This week it seemed like humility showed up everywhere: in my meetings and in conversations with people in recovery. Then it also showed up in non-recovery settings: in an article about management, and in a faith community publication, and finally in a tarot exercise that I was doing with a friend.
Well, that could only mean that I needed to pay attention to humility.
Luckily it’s a topic that crosses every stage of recovery. And our literature has a lot to offer. As we progress in recovery, and in our personal growth, we come to new layers of understanding of what humility means.
I remember in early recovery humility meant trying to not think about myself so much, and it was tied to uncovering the many episodes of self-centered fear.
Then in a further stage of recovery I (mis)understood humility to mean not taking credit for anything or deflecting praise or compliments. “Oh, who me?” “Oh, this old rag?”
It took my sponsor a long time to help me see that humility was not about being less than someone else (or pretending to be). And it was not about dropping my eyes or my head when I was with others.
Later I came to understand that that kind of false humility is actually a kind of arrogance.
Like many things in recovery, the humility pendulum swings from “I’m a big deal” to “I’m just nothing.” Kind of like Goldilocks trying to find that “just right” chair.
Turns out that “just right” is humility. Humility from the word, hummus or earth: We walk on the earth not above it or below it.
So this week I did some more reading about humility starting with Step Seven in The Twelve & Twelve book. Here is what I read:
“We saw failure and misery transformed by humility.”
“Humility had brought strength out of weakness.”

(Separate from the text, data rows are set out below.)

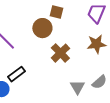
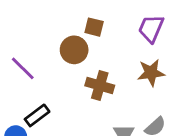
brown cross: (60, 53) -> (100, 85), turned -30

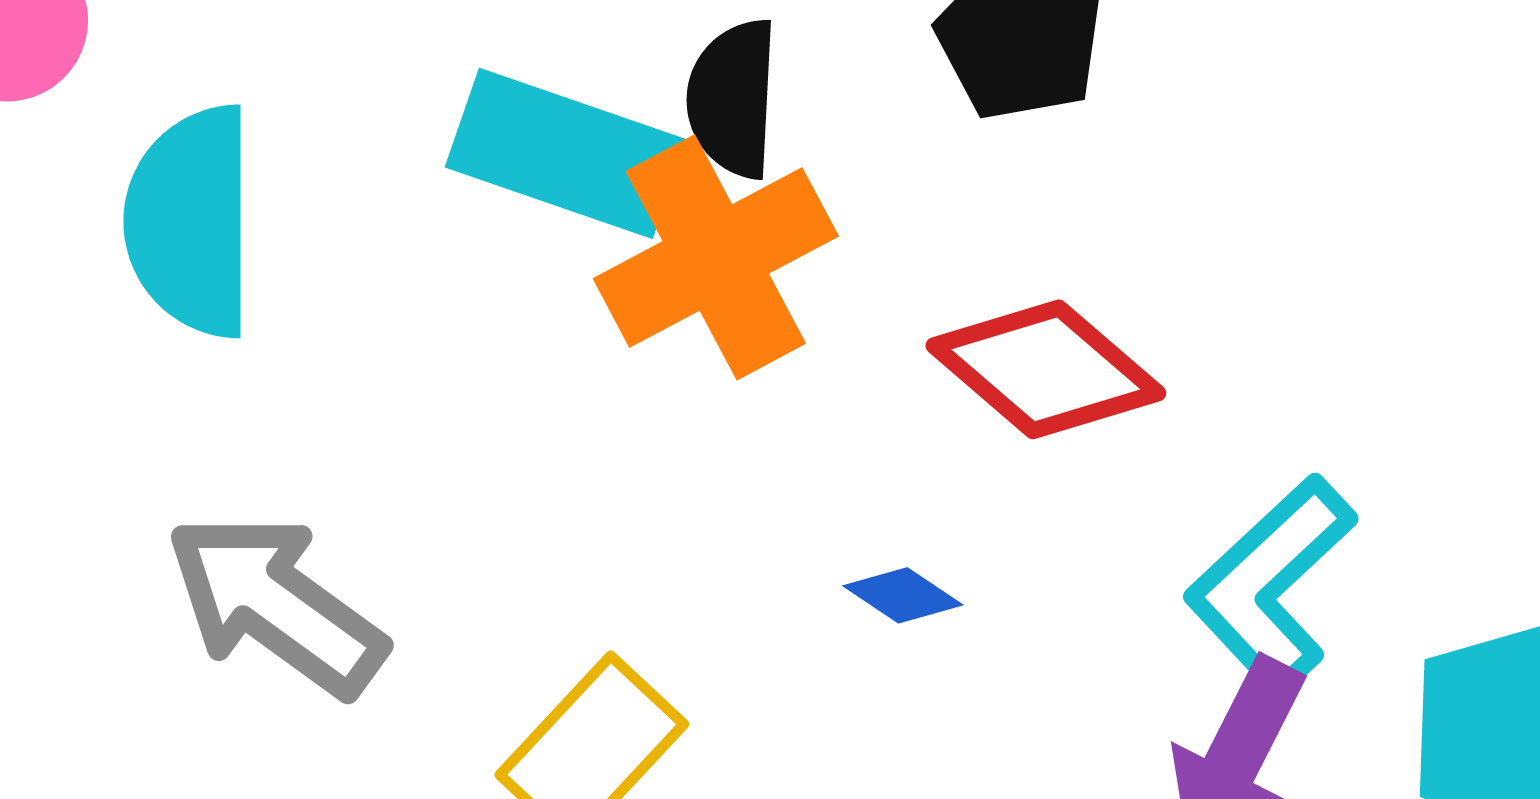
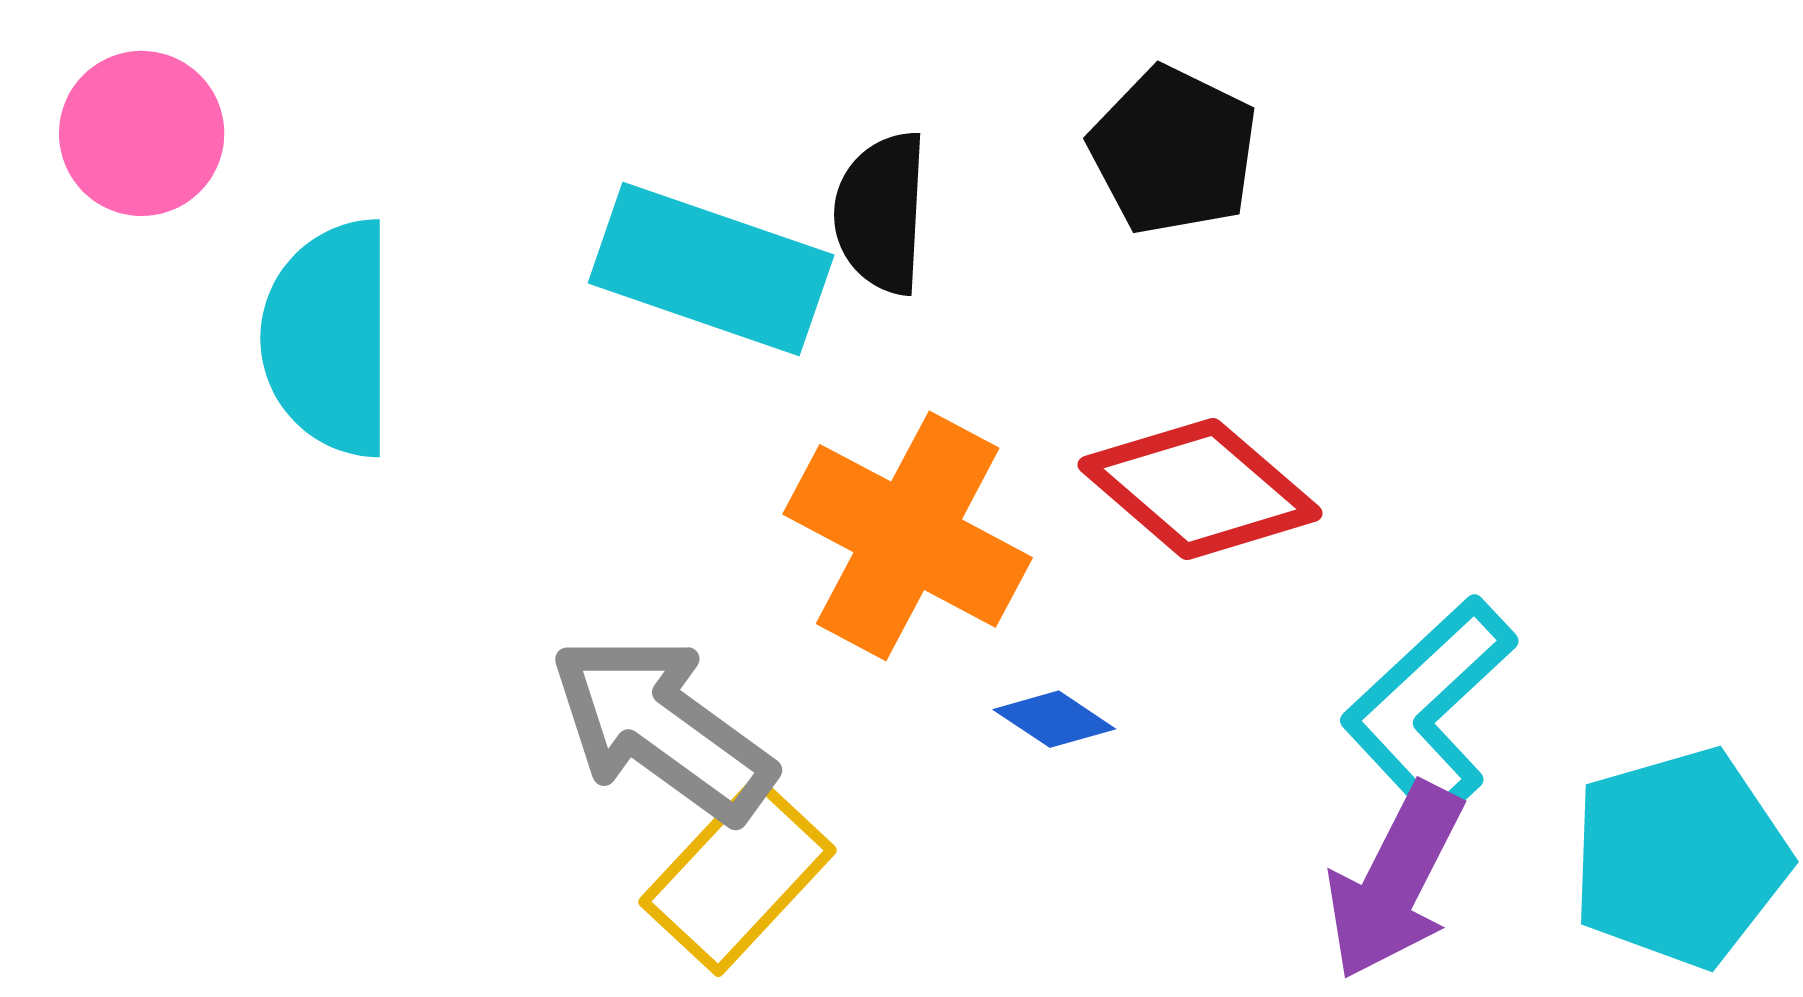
orange cross: (716, 257) -> (908, 536), moved, turned -34
gray arrow: (276, 604) -> (662, 728), moved

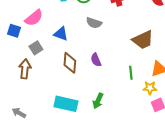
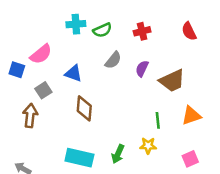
gray semicircle: (94, 23) -> (113, 60), turned -70
purple semicircle: (96, 60) -> (142, 69), moved, turned 48
yellow star: (150, 88) -> (148, 146), moved

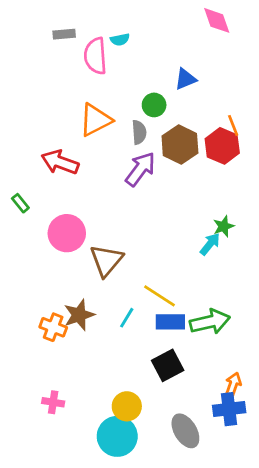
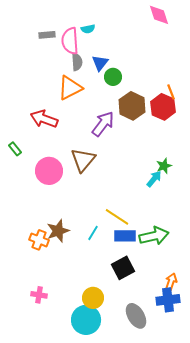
gray rectangle: (64, 34) -> (47, 35), moved
blue triangle: (185, 79) -> (100, 63), moved, turned -30
gray semicircle: (139, 132) -> (77, 62), moved
brown triangle: (106, 260) -> (83, 160), moved

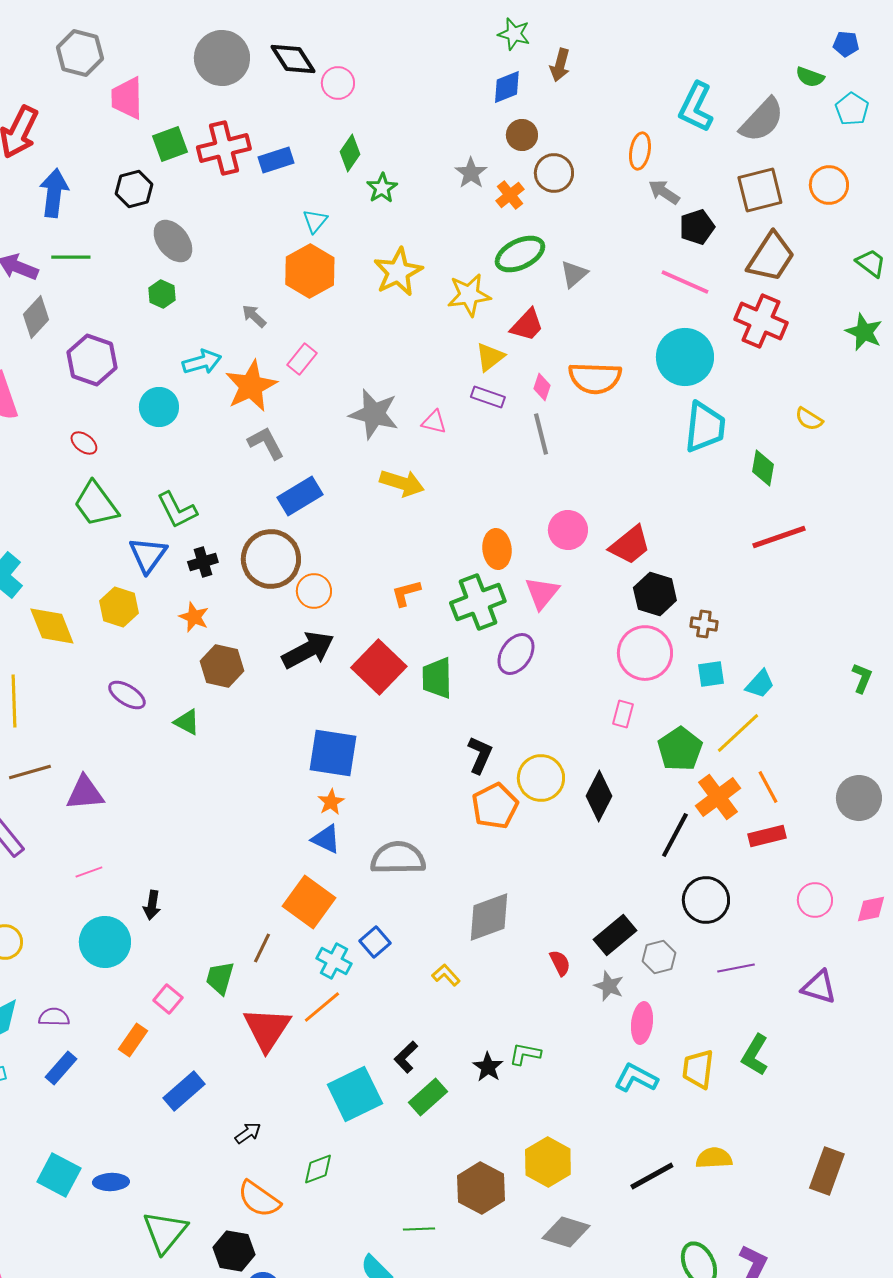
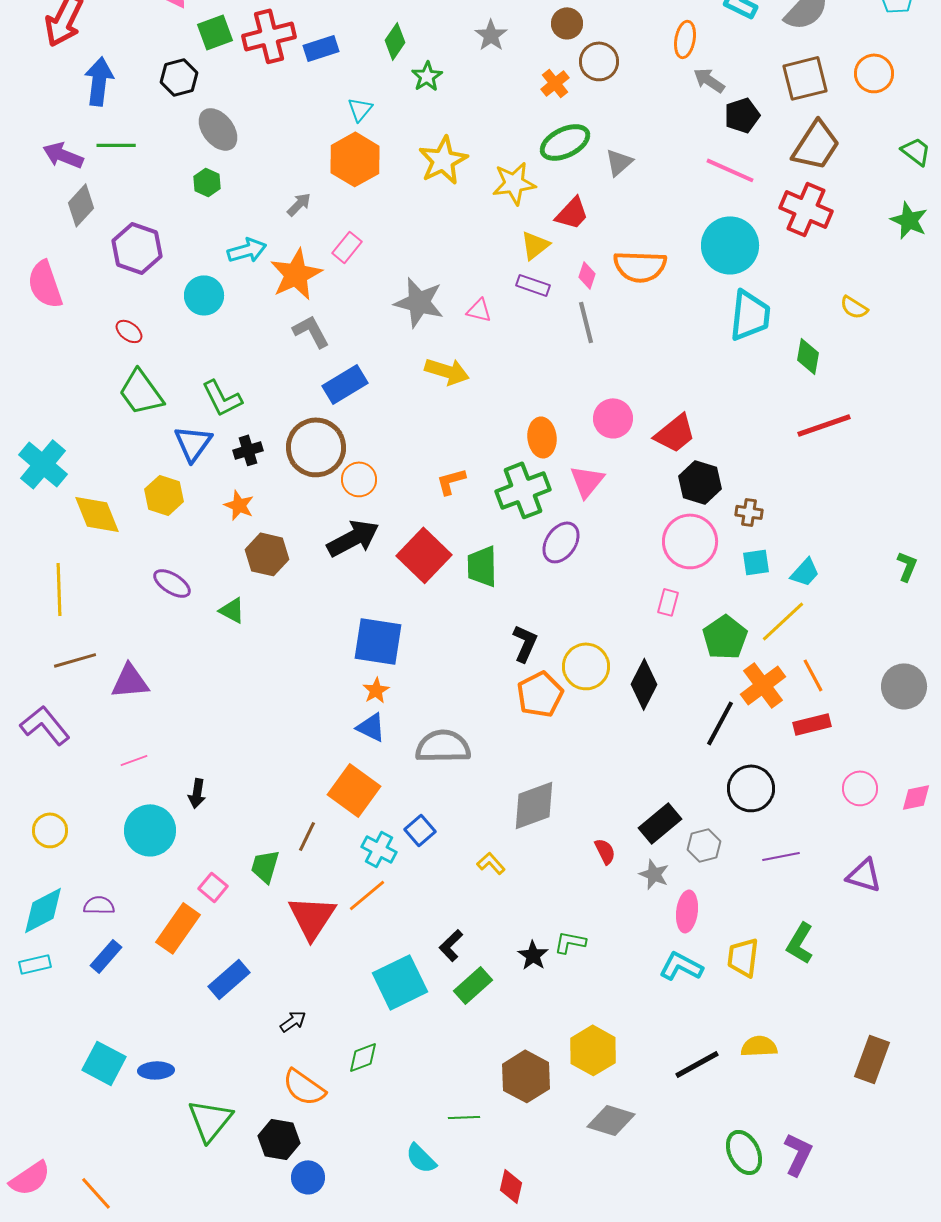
gray star: (471, 173) -> (491, 35), moved
gray arrow: (254, 316) -> (299, 204), turned 92
orange rectangle: (133, 1040) -> (178, 928), size x1.5

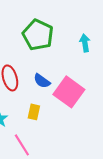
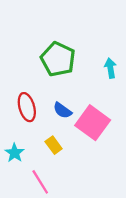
yellow rectangle: (34, 112) -> (54, 145), turned -49

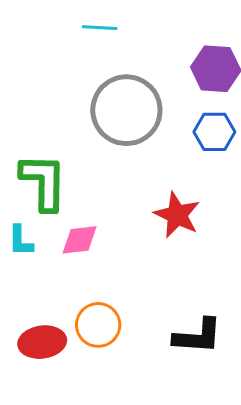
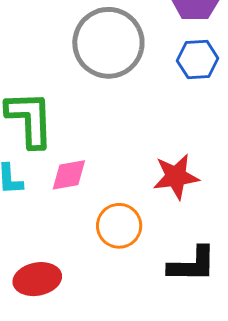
red star: (177, 215) -> (176, 177), moved, turned -30
orange circle: (98, 325) -> (119, 226), moved

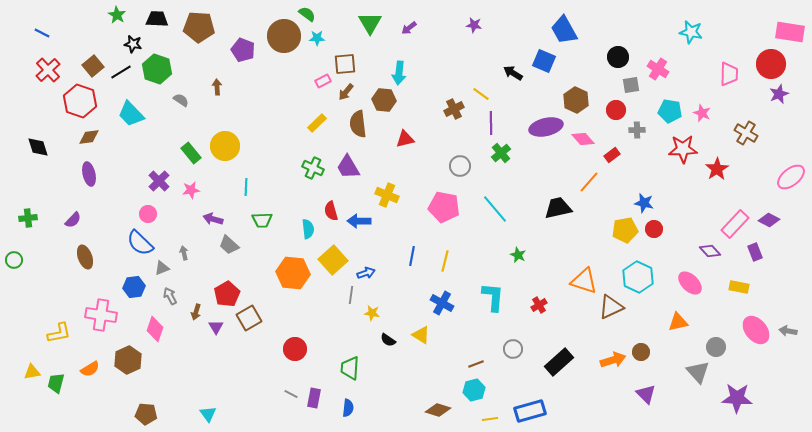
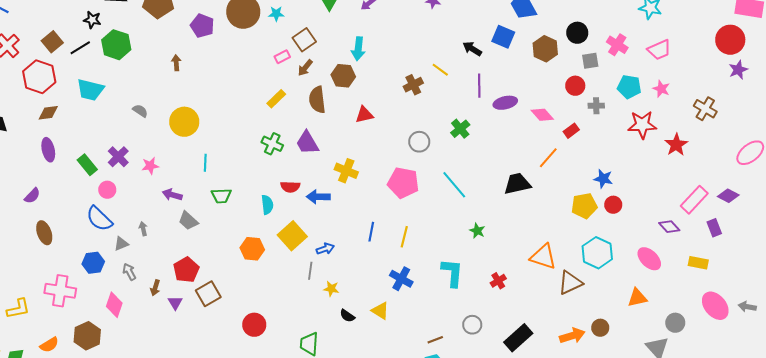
brown square: (345, 64) -> (304, 40), turned -30
pink trapezoid: (729, 74) -> (659, 50), moved, turned 65
gray semicircle: (181, 100) -> (140, 111), moved
brown hexagon: (576, 100) -> (545, 49), moved
cyan trapezoid: (131, 114) -> (90, 90), turned -32
purple line: (491, 123) -> (479, 86), moved
purple ellipse: (546, 127) -> (505, 103), size x0.7
green rectangle: (191, 153) -> (87, 165), moved
red semicircle: (331, 211) -> (290, 187), turned -72
orange hexagon: (293, 273) -> (252, 249), size x0.7

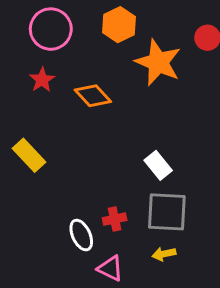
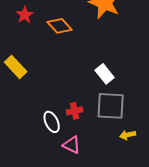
yellow arrow: (164, 254) -> (128, 135), moved

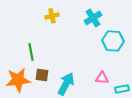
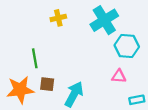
cyan cross: (93, 18) -> (104, 20), size x1.4
pink triangle: (102, 78) -> (119, 76), moved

“Humility we discovered to be a healer of pain.”
Accessing true humility is like the discovery of an incredible medicine. Humility is a transformational agent; it changes weakness to strength and it heals us.
Why would we not all want that?
When we don’t want it—or we fear it--it’s mainly because we misunderstand it, or we have confused humility with humiliation. But humility is freedom. It is the magic ingredient in being able to care about others and not care what other people think of me.
In another reading this week I dug into “The Way of Goodness” by Richard Gula—a Sulpician priest. I learned this: “The humble witness to gratitude because they know we are more gift than achievement.”
He also said, “Humility is a quiet virtue.” Isn’t that nice? It reminds me of Dr. Bob who said, “Humility is perpetual quietness of the heart.” That’s one for the, “if I ever got a tattoo” list.
Gula lists these as practices that cultivate and express humility:
*admitting we don’t have an answer when we actually don’t.
*accepting a compliment without making excuses.
*acknowledging the accomplishments of another
*saying “no” when our plate is full.
Oh! Guilty.
But perhaps the most challenging expression and commitment to humility is being able to love and care for ourselves.
I am ever challenged by this quote by French Philosopher, Simone Weil: “Compassion directed to oneself is Humility.”